* _EXERCISE DIRECTIONS_
Using the line that contains "A imagem no anúncio é meramente ilustrativa!" as the start, restate each line word for word through the final line of the material below, and return only those.

________________________________________

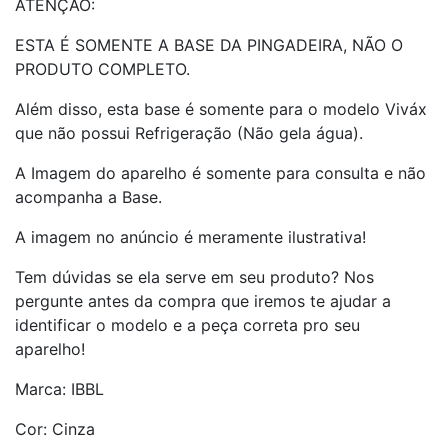
ATENÇÃO:
ESTA É SOMENTE A BASE DA PINGADEIRA, NÃO O
PRODUTO COMPLETO.
Além disso, esta base é somente para o modelo Viváx
que não possui Refrigeração (Não gela água).
A Imagem do aparelho é somente para consulta e não
acompanha a Base.
A imagem no anúncio é meramente ilustrativa!
Tem dúvidas se ela serve em seu produto? Nos
pergunte antes da compra que iremos te ajudar a
identificar o modelo e a peça correta pro seu
aparelho!
Marca: IBBL
Cor: Cinza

________________________________________

* _YOUR RESPONSE_
A imagem no anúncio é meramente ilustrativa!
Tem dúvidas se ela serve em seu produto? Nos
pergunte antes da compra que iremos te ajudar a
identificar o modelo e a peça correta pro seu
aparelho!
Marca: IBBL
Cor: Cinza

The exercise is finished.